Carrolton Covered Bridge

SR 36, Carrollton, WV

Nineteenth-century maps show an "M. F. Pike", which crosses the Buchannon River at the present location of the Carrollton bridge. The "M. F. Pike" is probably the "Middle Fork Road", which is mentioned in the 1855 and 1857 Annual Reports of the Virginia Board of Public Works. Included in these reports is a reference to a contract for a "Buchannon bridge", which was constructed on the Middle Fork Road and spanned the Buchannon River. The bridge's length was the same span (approximately 142 feet) as the present-day Carrollton bridge.

Emmett J. and Daniel O'Brien were the contractors for the Buchannon bridge. A native of Beverly, West Virginia, Emmett had been the masonry contractor for the more famous Philippi bridge. The O'Brien brothers raised the superstructure prior to November 25, 1855, and construction was completed in the fall of 1856.
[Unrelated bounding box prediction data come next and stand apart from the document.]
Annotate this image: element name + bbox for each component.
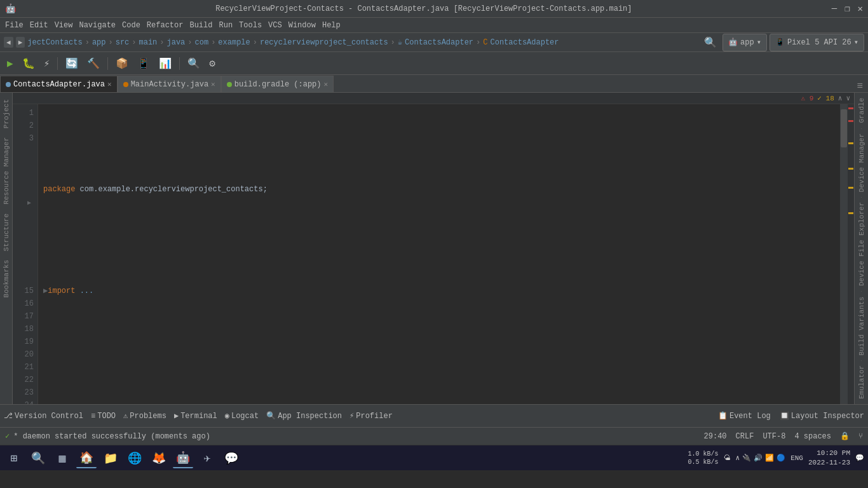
app-icon: 🤖 [5, 3, 16, 14]
avd-manager-button[interactable]: 📱 [134, 55, 153, 72]
code-line-2 [43, 234, 835, 247]
menu-build[interactable]: Build [187, 20, 215, 31]
logcat-tool[interactable]: ◉ Logcat [225, 411, 259, 421]
breadcrumb-java[interactable]: java [167, 38, 186, 47]
menu-window[interactable]: Window [286, 20, 318, 31]
breadcrumb-package[interactable]: recyclerviewproject_contacts [260, 38, 388, 47]
sync-button[interactable]: 🔄 [62, 55, 81, 72]
device-file-explorer-tab[interactable]: Device File Explorer [857, 197, 867, 291]
magnifier-button[interactable]: 🔍 [701, 34, 720, 51]
app-inspection-tool[interactable]: 🔍 App Inspection [266, 411, 342, 421]
breadcrumb-com[interactable]: com [195, 38, 209, 47]
indent-setting[interactable]: 4 spaces [794, 432, 831, 441]
edge-button[interactable]: 🌐 [125, 448, 145, 468]
cursor-position[interactable]: 29:40 [704, 432, 727, 441]
debug-button[interactable]: 🐛 [19, 55, 38, 72]
app-dropdown[interactable]: 🤖 app ▾ [722, 34, 767, 51]
profiler-button[interactable]: 📊 [156, 55, 175, 72]
todo-icon: ≡ [91, 412, 95, 421]
todo-tool[interactable]: ≡ TODO [91, 412, 116, 421]
search-taskbar-button[interactable]: 🔍 [28, 448, 48, 468]
profile-button[interactable]: ⚡ [41, 55, 53, 72]
sidebar-structure-tab[interactable]: Structure [1, 210, 11, 255]
build-variants-tab[interactable]: Build Variants [857, 292, 867, 360]
breadcrumb-main[interactable]: main [139, 38, 158, 47]
files-button[interactable]: 📁 [100, 448, 121, 468]
firefox-button[interactable]: 🦊 [149, 448, 169, 468]
sidebar-bookmarks-tab[interactable]: Bookmarks [1, 256, 11, 301]
idea-button[interactable]: 🤖 [173, 448, 193, 468]
fold-icon-import[interactable]: ▶ [43, 285, 48, 297]
nav-back-button[interactable]: ◀ [4, 37, 13, 48]
minimize-button[interactable]: — [832, 3, 837, 14]
event-log-icon: 📋 [718, 411, 728, 421]
up-arrow-icon[interactable]: ∧ [736, 454, 740, 462]
build-button[interactable]: 🔨 [84, 55, 103, 72]
breadcrumb-project[interactable]: jectContacts [27, 38, 82, 47]
tabs-more-button[interactable]: ≡ [851, 81, 868, 92]
msg-button[interactable]: 💬 [221, 448, 241, 468]
menu-vcs[interactable]: VCS [266, 20, 285, 31]
menu-navigate[interactable]: Navigate [76, 20, 118, 31]
menu-run[interactable]: Run [216, 20, 235, 31]
problems-icon: ⚠ [123, 411, 128, 421]
profiler-tool[interactable]: ⚡ Profiler [349, 411, 393, 421]
breadcrumb-app[interactable]: app [92, 38, 106, 47]
close-button[interactable]: ✕ [858, 3, 863, 14]
line-num-15: 15 [15, 285, 34, 297]
code-scroll-area[interactable]: 1 2 3 15 16 17 18 19 20 21 22 23 24 25 2… [13, 104, 854, 404]
maximize-button[interactable]: ❐ [844, 3, 850, 14]
nav-forward-button[interactable]: ▶ [16, 37, 25, 48]
app-dropdown-label: app [740, 38, 754, 47]
menu-view[interactable]: View [52, 20, 76, 31]
breadcrumb-class[interactable]: ContactsAdapter [405, 38, 473, 47]
menu-code[interactable]: Code [119, 20, 143, 31]
vertical-scrollbar[interactable] [840, 104, 848, 404]
tab-main-activity[interactable]: MainActivity.java ✕ [118, 76, 221, 92]
menu-edit[interactable]: Edit [27, 20, 51, 31]
sidebar-resource-tab[interactable]: Resource Manager [1, 133, 11, 208]
scrollbar-thumb[interactable] [841, 109, 847, 147]
telegram-button[interactable]: ✈ [197, 448, 217, 468]
expand-button[interactable]: ∧ [838, 94, 843, 102]
explorer-button[interactable]: 🏠 [76, 448, 97, 468]
breadcrumb-inner-class[interactable]: ContactsAdapter [490, 38, 559, 47]
tab-main-close[interactable]: ✕ [211, 80, 215, 88]
error-count[interactable]: ⚠ 9 [801, 94, 813, 102]
menu-help[interactable]: Help [320, 20, 343, 31]
version-control-tool[interactable]: ⎇ Version Control [4, 411, 83, 421]
settings-button[interactable]: ⚙ [206, 55, 219, 72]
tab-build-gradle[interactable]: build.gradle (:app) ✕ [221, 76, 334, 92]
code-text[interactable]: ▶ package com.example.recyclerviewprojec… [38, 104, 840, 404]
menu-refactor[interactable]: Refactor [144, 20, 186, 31]
tab-gradle-close[interactable]: ✕ [324, 80, 329, 88]
event-log-tool[interactable]: 📋 Event Log [718, 411, 771, 421]
search-everywhere-button[interactable]: 🔍 [184, 55, 203, 72]
tab-contacts-close[interactable]: ✕ [107, 80, 112, 88]
title-bar-controls[interactable]: — ❐ ✕ [832, 3, 863, 14]
file-encoding[interactable]: UTF-8 [763, 432, 785, 441]
run-button[interactable]: ▶ [4, 55, 17, 72]
collapse-button[interactable]: ∨ [846, 94, 850, 102]
start-button[interactable]: ⊞ [4, 448, 24, 468]
logcat-label: Logcat [231, 412, 259, 421]
notification-button[interactable]: 💬 [855, 454, 864, 462]
device-dropdown[interactable]: 📱 Pixel 5 API 26 ▾ [770, 34, 864, 51]
tab-contacts-adapter[interactable]: ContactsAdapter.java ✕ [0, 76, 118, 92]
menu-tools[interactable]: Tools [236, 20, 264, 31]
sdk-manager-button[interactable]: 📦 [112, 55, 132, 72]
menu-file[interactable]: File [3, 20, 26, 31]
warning-count[interactable]: ✓ 18 [817, 94, 834, 102]
gradle-tab[interactable]: Gradle [857, 93, 867, 128]
device-manager-tab[interactable]: Device Manager [857, 128, 867, 197]
device-dropdown-label: Pixel 5 API 26 [787, 38, 851, 47]
layout-inspector-tool[interactable]: 🔲 Layout Inspector [780, 411, 864, 421]
line-ending[interactable]: CRLF [736, 432, 754, 441]
sidebar-project-tab[interactable]: Project [1, 95, 11, 132]
problems-tool[interactable]: ⚠ Problems [123, 411, 166, 421]
terminal-tool[interactable]: ▶ Terminal [174, 411, 217, 421]
task-view-button[interactable]: ▦ [52, 448, 72, 468]
breadcrumb-example[interactable]: example [218, 38, 250, 47]
breadcrumb-src[interactable]: src [116, 38, 130, 47]
emulator-tab[interactable]: Emulator [857, 360, 867, 404]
The original cost of the bridge was $2,928.11 for the 839 perches making up the abutments and $1,691.15 for the superstructure, which was built for $11.875 per linear foot. However, after the contract was awarded, the unforeseen instability of the river banks made it necessary to increase the width of the superstructure by two feet and the length of the wing walls by twenty feet. As a result of these modifications, $200.00 was added to the cost of the superstructure. The total cost of the bridge was $4,819.26.

The Carrollton Covered Bridge is one of the two remaining covered bridges in Barbour County. It is the second-longest covered bridge in West Virginia and it is one of three bridges in the state, which display the patented Burr Arch System Constructed approximately two years following the completion of the Philippi bridge, it stands as the 3rd oldest covered bridge in West Virginia.
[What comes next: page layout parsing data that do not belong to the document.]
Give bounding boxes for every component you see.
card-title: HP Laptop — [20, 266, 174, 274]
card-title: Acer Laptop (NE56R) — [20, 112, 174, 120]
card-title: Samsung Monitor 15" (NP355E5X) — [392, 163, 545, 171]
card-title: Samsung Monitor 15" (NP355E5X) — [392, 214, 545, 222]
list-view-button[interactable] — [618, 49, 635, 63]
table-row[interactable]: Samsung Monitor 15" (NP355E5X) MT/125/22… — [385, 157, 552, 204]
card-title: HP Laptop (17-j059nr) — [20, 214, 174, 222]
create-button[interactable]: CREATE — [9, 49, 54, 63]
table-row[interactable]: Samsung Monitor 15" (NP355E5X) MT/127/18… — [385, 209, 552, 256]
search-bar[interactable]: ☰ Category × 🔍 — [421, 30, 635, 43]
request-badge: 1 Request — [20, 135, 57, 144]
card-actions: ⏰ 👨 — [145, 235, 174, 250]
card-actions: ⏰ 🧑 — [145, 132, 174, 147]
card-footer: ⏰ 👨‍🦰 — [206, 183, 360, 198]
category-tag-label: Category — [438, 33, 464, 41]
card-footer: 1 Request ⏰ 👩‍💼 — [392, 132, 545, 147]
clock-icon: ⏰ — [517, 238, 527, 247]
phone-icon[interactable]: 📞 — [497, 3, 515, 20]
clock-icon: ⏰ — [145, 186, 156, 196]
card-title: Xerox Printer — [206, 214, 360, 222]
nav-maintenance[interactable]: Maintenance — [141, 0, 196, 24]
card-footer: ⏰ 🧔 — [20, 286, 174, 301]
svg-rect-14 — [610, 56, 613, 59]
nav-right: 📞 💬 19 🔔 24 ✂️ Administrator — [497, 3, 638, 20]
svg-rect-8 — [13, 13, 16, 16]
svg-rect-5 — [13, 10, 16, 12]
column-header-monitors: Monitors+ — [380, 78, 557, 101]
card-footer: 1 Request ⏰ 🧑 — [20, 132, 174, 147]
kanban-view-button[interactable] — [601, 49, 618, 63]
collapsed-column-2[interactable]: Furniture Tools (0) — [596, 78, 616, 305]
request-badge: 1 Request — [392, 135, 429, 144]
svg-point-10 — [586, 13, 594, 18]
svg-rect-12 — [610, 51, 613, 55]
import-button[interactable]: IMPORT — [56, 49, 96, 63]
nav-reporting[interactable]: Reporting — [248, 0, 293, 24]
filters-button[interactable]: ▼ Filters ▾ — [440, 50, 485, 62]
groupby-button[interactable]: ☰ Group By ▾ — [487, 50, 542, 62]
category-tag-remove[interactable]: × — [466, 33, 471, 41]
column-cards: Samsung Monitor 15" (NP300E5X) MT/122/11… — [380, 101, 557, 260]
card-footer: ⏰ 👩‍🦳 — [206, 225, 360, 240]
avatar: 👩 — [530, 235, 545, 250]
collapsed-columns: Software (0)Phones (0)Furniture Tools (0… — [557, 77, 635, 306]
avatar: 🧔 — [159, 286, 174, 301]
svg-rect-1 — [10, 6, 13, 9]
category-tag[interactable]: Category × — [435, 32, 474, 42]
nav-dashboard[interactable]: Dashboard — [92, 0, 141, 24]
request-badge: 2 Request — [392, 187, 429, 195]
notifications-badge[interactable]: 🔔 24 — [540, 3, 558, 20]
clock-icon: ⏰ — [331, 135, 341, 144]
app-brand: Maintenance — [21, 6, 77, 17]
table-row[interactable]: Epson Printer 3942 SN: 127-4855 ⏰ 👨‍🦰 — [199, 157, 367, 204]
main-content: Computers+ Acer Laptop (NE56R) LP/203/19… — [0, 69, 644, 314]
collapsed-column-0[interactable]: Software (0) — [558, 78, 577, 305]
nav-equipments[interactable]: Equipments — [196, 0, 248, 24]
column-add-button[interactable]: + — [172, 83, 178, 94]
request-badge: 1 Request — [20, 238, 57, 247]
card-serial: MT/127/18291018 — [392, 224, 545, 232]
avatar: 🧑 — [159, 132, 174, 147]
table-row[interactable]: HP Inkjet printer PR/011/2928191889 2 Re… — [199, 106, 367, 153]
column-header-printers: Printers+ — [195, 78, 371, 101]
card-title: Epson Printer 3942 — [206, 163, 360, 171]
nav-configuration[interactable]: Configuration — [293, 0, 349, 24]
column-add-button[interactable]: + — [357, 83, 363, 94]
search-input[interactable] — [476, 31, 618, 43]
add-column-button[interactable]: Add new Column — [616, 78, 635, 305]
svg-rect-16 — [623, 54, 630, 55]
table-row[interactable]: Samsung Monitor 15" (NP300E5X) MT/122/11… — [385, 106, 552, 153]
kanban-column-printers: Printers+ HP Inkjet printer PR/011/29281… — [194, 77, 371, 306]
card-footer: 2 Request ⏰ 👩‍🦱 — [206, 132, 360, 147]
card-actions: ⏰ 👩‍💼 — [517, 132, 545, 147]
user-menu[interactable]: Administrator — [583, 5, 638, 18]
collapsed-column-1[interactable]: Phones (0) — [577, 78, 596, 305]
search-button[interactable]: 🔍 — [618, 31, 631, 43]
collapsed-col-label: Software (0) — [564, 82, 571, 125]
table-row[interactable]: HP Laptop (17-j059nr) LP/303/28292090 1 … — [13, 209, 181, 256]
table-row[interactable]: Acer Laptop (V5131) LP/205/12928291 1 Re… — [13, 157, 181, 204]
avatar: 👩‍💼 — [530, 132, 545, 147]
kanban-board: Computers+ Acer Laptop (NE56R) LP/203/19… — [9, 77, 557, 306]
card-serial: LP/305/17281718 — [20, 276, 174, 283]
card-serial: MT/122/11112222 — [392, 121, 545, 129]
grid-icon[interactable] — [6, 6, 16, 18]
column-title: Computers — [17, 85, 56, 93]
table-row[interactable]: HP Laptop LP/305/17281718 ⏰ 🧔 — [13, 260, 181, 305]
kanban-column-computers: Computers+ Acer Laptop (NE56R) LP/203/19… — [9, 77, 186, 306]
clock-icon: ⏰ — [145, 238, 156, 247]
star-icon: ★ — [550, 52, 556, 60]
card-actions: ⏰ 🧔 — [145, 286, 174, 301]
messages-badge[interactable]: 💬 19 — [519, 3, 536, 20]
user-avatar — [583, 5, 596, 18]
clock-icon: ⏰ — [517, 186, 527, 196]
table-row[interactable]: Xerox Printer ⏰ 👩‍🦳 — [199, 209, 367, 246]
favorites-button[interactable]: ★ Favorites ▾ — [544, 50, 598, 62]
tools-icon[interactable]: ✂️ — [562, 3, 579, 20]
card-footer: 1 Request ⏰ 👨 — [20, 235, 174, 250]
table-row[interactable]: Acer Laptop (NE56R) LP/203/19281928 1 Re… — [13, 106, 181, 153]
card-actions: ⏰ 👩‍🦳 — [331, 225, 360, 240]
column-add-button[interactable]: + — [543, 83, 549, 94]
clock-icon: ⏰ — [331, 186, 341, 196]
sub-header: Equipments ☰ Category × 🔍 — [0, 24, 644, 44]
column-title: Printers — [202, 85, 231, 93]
Local significance of the structure:
Engineering; Transportation

Listed in National Register of Historic Places in 1981.
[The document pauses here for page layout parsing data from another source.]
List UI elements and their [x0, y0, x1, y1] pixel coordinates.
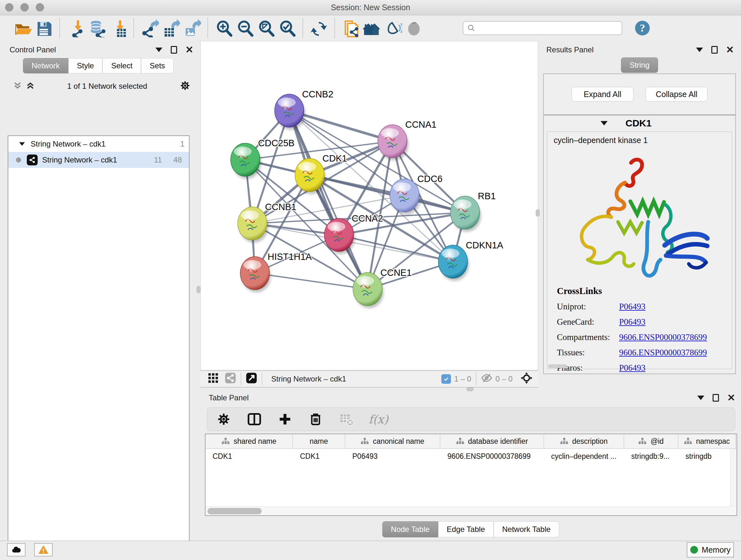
panel-close-icon[interactable]: ✕ — [185, 47, 193, 53]
expand-all-icon[interactable] — [25, 81, 35, 91]
column-header-description[interactable]: description — [544, 434, 624, 448]
show-details-button[interactable] — [403, 17, 424, 39]
import-network-file-button[interactable] — [65, 17, 86, 39]
right-splitter-grip[interactable] — [536, 209, 540, 216]
collection-expand-icon[interactable] — [19, 142, 25, 145]
export-network-button[interactable] — [139, 17, 160, 39]
string-import-button[interactable] — [340, 17, 361, 39]
column-header-namespac[interactable]: namespac — [678, 434, 736, 448]
enable-glass-button[interactable] — [382, 17, 403, 39]
panel-close-icon[interactable]: ✕ — [727, 395, 735, 401]
crosslink-link[interactable]: P06493 — [619, 302, 646, 312]
entry-collapse-icon[interactable] — [601, 121, 608, 125]
expand-all-button[interactable]: Expand All — [571, 87, 633, 102]
search-box[interactable] — [463, 21, 622, 35]
zoom-window-button[interactable] — [36, 3, 44, 11]
close-window-button[interactable] — [5, 3, 13, 11]
tab-edge-table[interactable]: Edge Table — [438, 521, 494, 537]
zoom-out-button[interactable] — [234, 17, 255, 39]
node-CDK1[interactable]: CDK1 — [295, 153, 347, 194]
network-view-icon[interactable] — [225, 372, 236, 386]
import-network-database-button[interactable] — [86, 17, 107, 39]
column-header-database-identifier[interactable]: database identifier — [441, 434, 544, 448]
left-splitter-grip[interactable] — [197, 286, 200, 293]
panel-close-icon[interactable]: ✕ — [726, 47, 734, 53]
panel-float-icon[interactable] — [713, 394, 719, 401]
tab-node-table[interactable]: Node Table — [382, 521, 438, 537]
tab-select[interactable]: Select — [103, 58, 141, 73]
crosslink-link[interactable]: P06493 — [619, 363, 646, 373]
bottom-splitter-grip[interactable] — [467, 387, 474, 391]
panel-menu-icon[interactable] — [696, 48, 703, 52]
import-table-file-button[interactable] — [107, 17, 128, 39]
export-table-button[interactable] — [160, 17, 181, 39]
table-cell[interactable]: 9606.ENSP00000378699 — [441, 449, 544, 463]
node-CDC6[interactable]: CDC6 — [390, 174, 443, 214]
collapse-all-icon[interactable] — [13, 81, 22, 91]
show-column-panel-icon[interactable] — [246, 411, 263, 428]
column-header-name[interactable]: name — [293, 434, 345, 448]
cloud-status-button[interactable] — [7, 543, 25, 557]
memory-button[interactable]: Memory — [687, 542, 734, 557]
tab-network-table[interactable]: Network Table — [494, 521, 559, 537]
table-settings-gear-icon[interactable] — [215, 411, 232, 428]
network-row-selected[interactable]: String Network – cdk1 11 48 — [8, 152, 189, 168]
warning-status-button[interactable] — [34, 543, 53, 557]
save-session-button[interactable] — [33, 17, 54, 39]
edge-CCNB2-CCNE1[interactable] — [289, 111, 367, 289]
scrollbar-thumb[interactable] — [207, 508, 262, 514]
birdseye-crosshair-icon[interactable] — [521, 372, 532, 386]
help-button[interactable]: ? — [635, 21, 650, 36]
grid-view-icon[interactable] — [207, 372, 219, 386]
tab-network[interactable]: Network — [23, 58, 68, 73]
table-cell[interactable]: P06493 — [345, 449, 441, 463]
edge-HIST1H1A-CCNE1[interactable] — [255, 273, 367, 289]
table-vertical-scrollbar[interactable] — [730, 449, 737, 506]
selected-nodes-checkbox[interactable] — [441, 374, 451, 384]
table-cell[interactable]: stringdb — [678, 449, 736, 463]
node-CCNA1[interactable]: CCNA1 — [378, 119, 436, 160]
search-input[interactable] — [478, 23, 618, 33]
panel-float-icon[interactable] — [171, 46, 177, 54]
network-graph[interactable]: CCNB2 CCNA1 CDC25B CDK1 — [201, 41, 538, 370]
panel-menu-icon[interactable] — [697, 395, 704, 400]
crosslink-link[interactable]: 9606.ENSP00000378699 — [619, 348, 707, 358]
string-home-button[interactable] — [361, 17, 382, 39]
open-session-button[interactable] — [12, 17, 33, 39]
node-table[interactable]: shared namenamecanonical namedatabase id… — [205, 434, 737, 506]
table-horizontal-scrollbar[interactable] — [205, 506, 737, 516]
results-scrollbar[interactable] — [548, 364, 567, 368]
node-CCNE1[interactable]: CCNE1 — [353, 267, 412, 308]
add-column-icon[interactable] — [277, 411, 293, 428]
export-image-button[interactable] — [181, 17, 202, 39]
tab-sets[interactable]: Sets — [141, 58, 174, 73]
column-header--id[interactable]: @id — [624, 434, 678, 448]
node-RB1[interactable]: RB1 — [451, 191, 496, 232]
window-controls[interactable] — [5, 3, 44, 11]
node-CDKN1A[interactable]: CDKN1A — [439, 240, 503, 281]
tab-style[interactable]: Style — [68, 58, 103, 73]
column-header-shared-name[interactable]: shared name — [205, 434, 293, 448]
network-view-canvas[interactable]: CCNB2 CCNA1 CDC25B CDK1 — [200, 41, 538, 370]
zoom-selected-button[interactable] — [276, 17, 297, 39]
node-HIST1H1A[interactable]: HIST1H1A — [240, 252, 312, 293]
column-header-canonical-name[interactable]: canonical name — [345, 434, 441, 448]
hidden-eye-icon[interactable] — [481, 372, 492, 386]
delete-column-trash-icon[interactable] — [307, 411, 324, 428]
table-cell[interactable]: cyclin–dependent ... — [544, 449, 624, 463]
minimize-window-button[interactable] — [20, 3, 29, 11]
tab-string[interactable]: String — [621, 57, 658, 73]
zoom-fit-button[interactable] — [255, 17, 276, 39]
collapse-all-button[interactable]: Collapse All — [646, 87, 708, 102]
crosslink-link[interactable]: P06493 — [619, 317, 646, 327]
panel-float-icon[interactable] — [711, 46, 718, 54]
table-row[interactable]: CDK1CDK1P064939606.ENSP00000378699cyclin… — [205, 449, 737, 463]
table-cell[interactable]: stringdb:9... — [624, 449, 678, 463]
table-cell[interactable]: CDK1 — [293, 449, 345, 463]
network-options-gear-icon[interactable] — [179, 80, 191, 92]
apply-layout-button[interactable] — [308, 17, 329, 39]
zoom-in-button[interactable] — [213, 17, 234, 39]
detach-view-icon[interactable] — [246, 372, 257, 386]
network-collection-row[interactable]: String Network – cdk1 1 — [8, 136, 189, 152]
panel-menu-icon[interactable] — [155, 48, 162, 52]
The National Register of Historic Places is the official list of the Nation’s historic places worthy of preservation. Authorized by the National Historic Preservation Act of 1966, the National Park Service’s National Register of Historic Places is part of a national program to coordinate and support public and private efforts to identify, evaluate, and protect America’s historic and archeological resources.